Mais do que uma simples discussão burocrática em Brasília, o que está em jogo é o equilíbrio entre o tempo de descanso e o valor depositado na conta ao fim do mês. Na prática, isso muda mais do que parece: a decisão final pode alterar desde o funcionamento do comércio aos finais de semana até a forma como o trabalhador negocia suas férias e benefícios.

Atualmente, duas Propostas de Emenda à Constituição (PECs) tramitam na Comissão de Constituição e Justiça (CCJ). Elas representam caminhos divergentes para o futuro do mercado de trabalho nacional. E é aqui que está o ponto central: enquanto uma busca garantir mais descanso obrigatório, a outra quer dar ao indivíduo o poder de vender seu tempo de forma fracionada.
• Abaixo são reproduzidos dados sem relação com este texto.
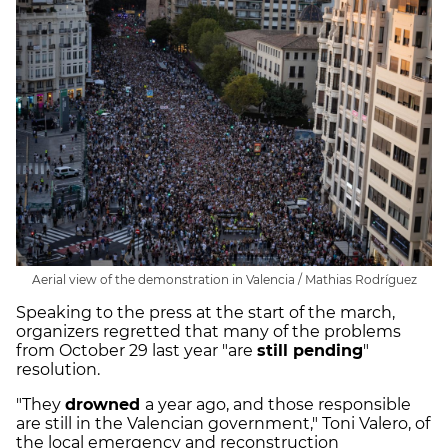
Aerial view of the demonstration in Valencia / Mathias Rodríguez
Speaking to the press at the start of the march,
organizers regretted that many of the problems
from October 29 last year "are
still pending
"
resolution.
"They
drowned
a year ago, and those responsible
are still in the Valencian government," Toni Valero, of
the local emergency and reconstruction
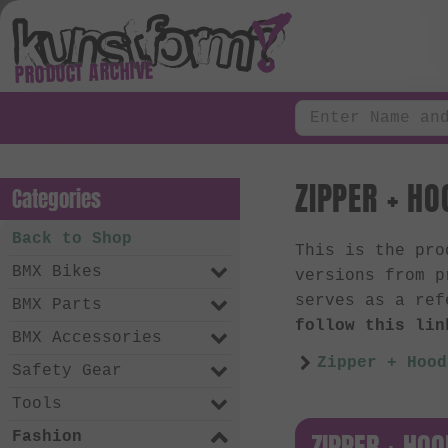
PRODUCT ARCHIVE
ZIPPER + HO
Categories
Back to Shop
This is the pr
BMX Bikes
versions from p
serves as a ref
BMX Parts
follow this lin
BMX Accessories
Zipper + Hood
Safety Gear
Tools
ZIPPER + HOO
Fashion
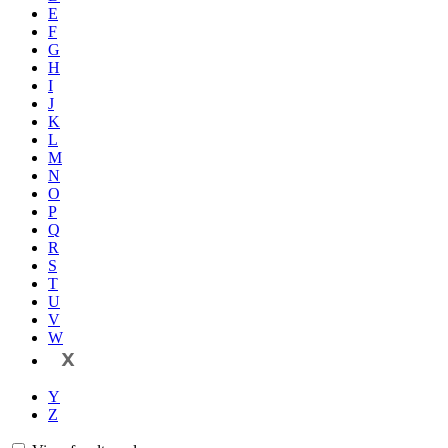
E
F
G
H
I
J
K
L
M
N
O
P
Q
R
S
T
U
V
W
X
Y
Z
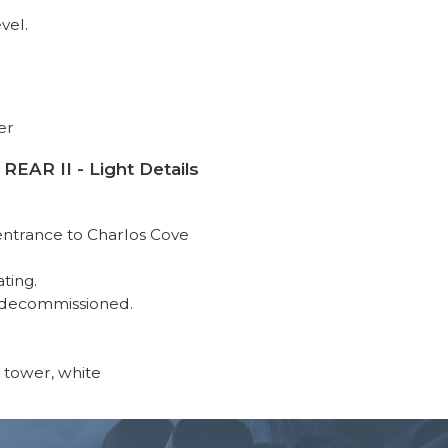
vel.
er
R II - Light Details
 entrance to Charlos Cove
ating.
 decommissioned.
 tower, white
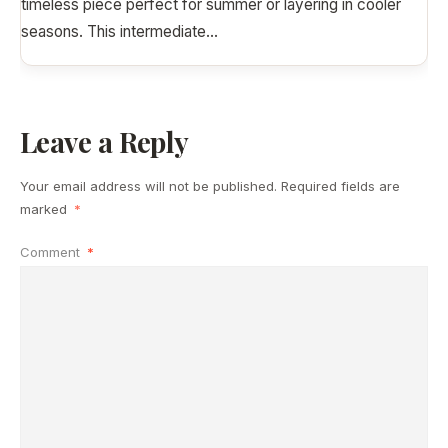
timeless piece perfect for summer or layering in cooler
seasons. This intermediate
...
Leave a Reply
Your email address will not be published.
Required fields are
marked
*
Comment
*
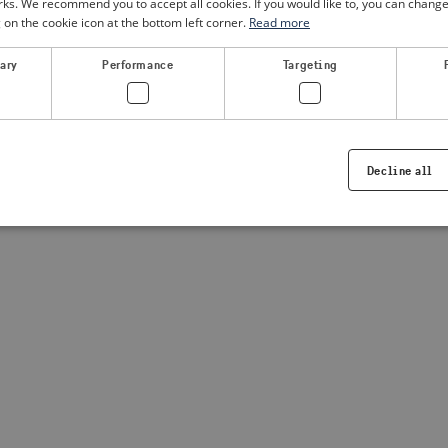
. We recommend you to accept all cookies. If you would like to, you can change
g on the cookie icon at the bottom left corner.
Read more
a client-side exception has occurred
(see the browser console for
sary
Performance
Targeting
Decline all
Strictly necessary
Performance
Targeting
Functionality
ookies allow core website functionality such as user login and account management. Th
 strictly necessary cookies.
Provider /
Expiration
Description
Domain
.visitsweden.com
1 year
Used to ensure that the correct crisis in
displayed, ID is based on the text in th
visitsweden.com
1 year
This cookie is associated with the Djan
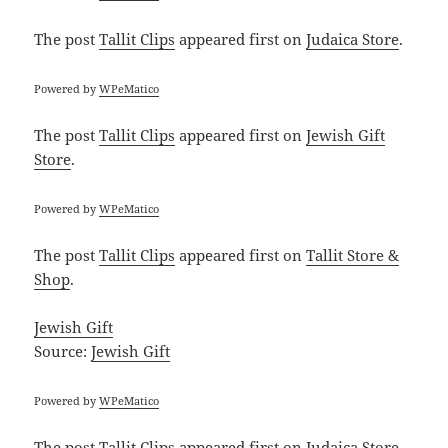
The post
Tallit Clips
appeared first on
Judaica Store
.
Powered by
WPeMatico
The post
Tallit Clips
appeared first on
Jewish Gift
Store
.
Powered by
WPeMatico
The post
Tallit Clips
appeared first on
Tallit Store &
Shop
.
Jewish Gift
Source:
Jewish Gift
Powered by
WPeMatico
The post
Tallit Clips
appeared first on
Judaica Store
.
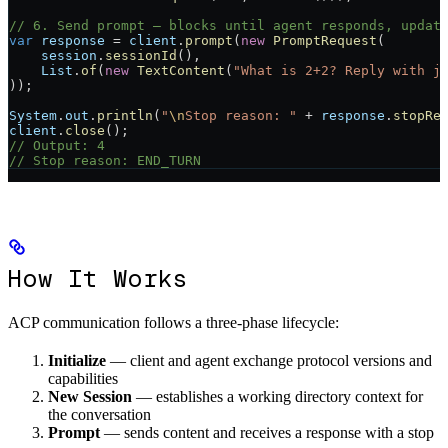
// 6. Send prompt — blocks until agent responds, updat
var
 response
 =
 client
.
prompt
(
new
 PromptRequest
(
    session
.
sessionId
(),
    List
.
of
(
new
 TextContent
(
"What is 2+2? Reply with j
));
System
.
out
.
println
(
"
\n
Stop reason: "
 +
 response
.
stopRe
client
.
close
();
// Output: 4
// Stop reason: END_TURN
How It Works
ACP communication follows a three-phase lifecycle:
Initialize
— client and agent exchange protocol versions and
capabilities
New Session
— establishes a working directory context for
the conversation
Prompt
— sends content and receives a response with a stop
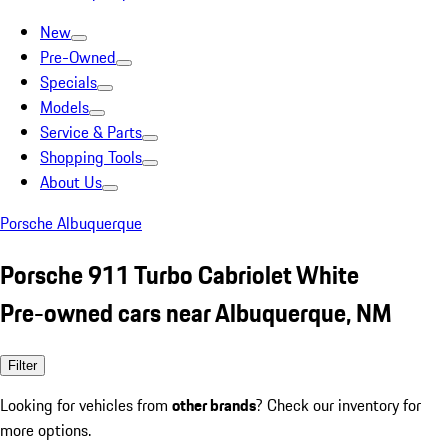
New
Pre-Owned
Specials
Models
Service & Parts
Shopping Tools
About Us
Porsche Albuquerque
Porsche 911 Turbo Cabriolet White
Pre-owned cars near Albuquerque, NM
Filter
Looking for vehicles from
other brands
? Check our inventory for
more options.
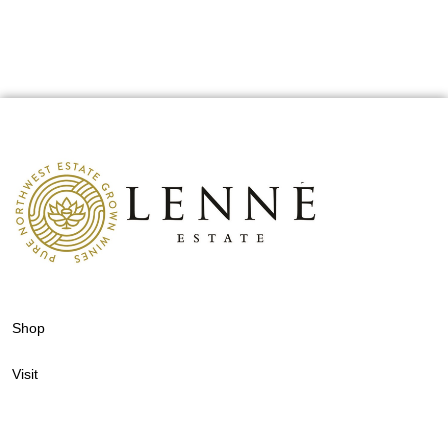
Shop
Visit
Events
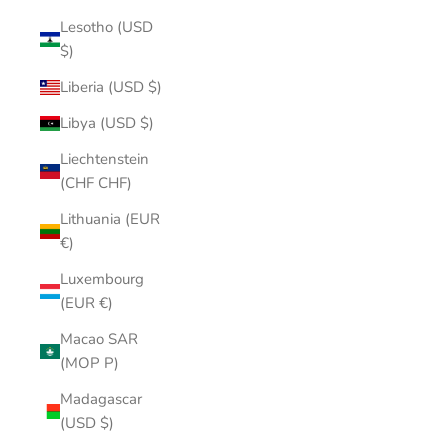
Lesotho (USD
$)
Liberia (USD $)
Libya (USD $)
Liechtenstein
(CHF CHF)
Lithuania (EUR
€)
Luxembourg
(EUR €)
Macao SAR
(MOP P)
Madagascar
(USD $)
O que muda na prática com o fim da escala 6x1

A proposta apoiada pelo governo federal é clara em sua intenção: extinguir o modelo em que se trabalha seis dias para descansar apenas um. O texto prevê a redução da jornada semanal de 44 para 40 horas, sem que isso resulte em qualquer corte nos salários ou pisos salariais vigentes.

A mudança seria implementada de forma gradual para evitar um choque imediato nas empresas. Nos primeiros 60 dias após a aprovação, o limite cairia para 42 horas; após um ano, chegaria às 40 horas definitivas. O objetivo central é garantir dois dias de repouso semanal, preferencialmente com o domingo incluído, promovendo o que defensores chamam de "humanização do trabalho".

Contudo, há uma exceção importante para profissionais de alta renda. Aqueles com diploma de nível superior e salário superior a R$ 21.188 (2,5 vezes o teto do INSS) ficariam fora desse controle rígido de jornada. Para esse grupo, as regras de horas extras e controle de ponto poderiam ser flexibilizadas por acordo individual, refletindo uma tendência de maior autonomia para cargos de gestão.

O que está por trás da proposta de jornada flexível

Em uma direção oposta, a oposição, liderada pelo senador Rogério Marinho, apresentou uma alternativa que foca na liberdade contratual. A ideia é permitir que o trabalhador escolha entre o regime tradicional da CLT ou um modelo de pagamento por hora efetivamente trabalhada.

Nesse cenário, o contrato individual ganha força de lei e prevalece sobre acordos coletivos. Se o funcionário trabalhar menos horas, receberá proporcionalmente menos, mas com o benefício da flexibilidade de horário. Direitos como 13º salário, férias e FGTS não desapareceriam, mas seriam calculados de forma estritamente proporcional ao tempo de serviço prestado.

A proposta surge como uma resposta direta ao setor produtivo, que teme o aumento de custos com a redução da jornada sem redução de salário. Para os defensores da flexibilização, essa é a forma mais moderna de incluir trabalhadores informais no sistema e permitir que cada pessoa molde sua rotina conforme sua necessidade financeira ou pessoal.

O que pode acontecer a partir de agora

O próximo passo decisivo ocorre na CCJ, onde um relator será designado para analisar ambas as propostas. Existe a possibilidade de os textos serem unificados em um substitutivo ou seguirem caminhos separados, o que aumentaria a tensão política entre o Palácio do Planalto e o Congresso.

Para o trabalhador comum, o impacto vai além do papel. Se a proposta da escala 6x1 vencer, o desafio será a manutenção da produtividade sem inflação de serviços. Se a flexibilização ganhar força, o desafio será garantir que a "liberdade de escolha" não se transforme em precarização da renda.

O desfecho dessa disputa definirá o tom das relações trabalhistas no Brasil para as próximas décadas. Independentemente do vencedor, a estrutura de trabalho herdada do século passado está, definitivamente, com os dias contados.